BEGIN Provided records

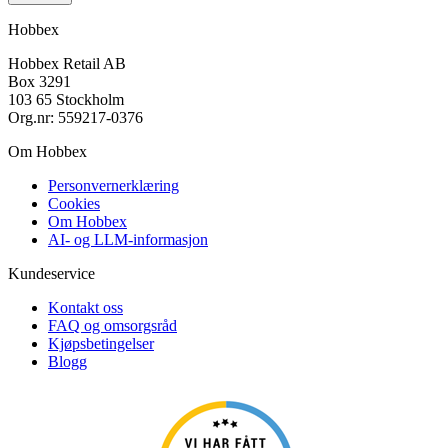
Hobbex
Hobbex Retail AB
Box 3291
103 65 Stockholm
Org.nr: 559217-0376
Om Hobbex
Personvernerklæring
Cookies
Om Hobbex
AI- og LLM-informasjon
Kundeservice
Kontakt oss
FAQ og omsorgsråd
Kjøpsbetingelser
Blogg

END Provided records

What to work on:
The whole listing is to be duplicated verbatim, apart from its images.

Written reply:
Hobbex
Hobbex Retail AB
Box 3291
103 65 Stockholm
Org.nr: 559217-0376
Om Hobbex
Personvernerklæring
Cookies
Om Hobbex
AI- og LLM-informasjon
Kundeservice
Kontakt oss
FAQ og omsorgsråd
Kjøpsbetingelser
Blogg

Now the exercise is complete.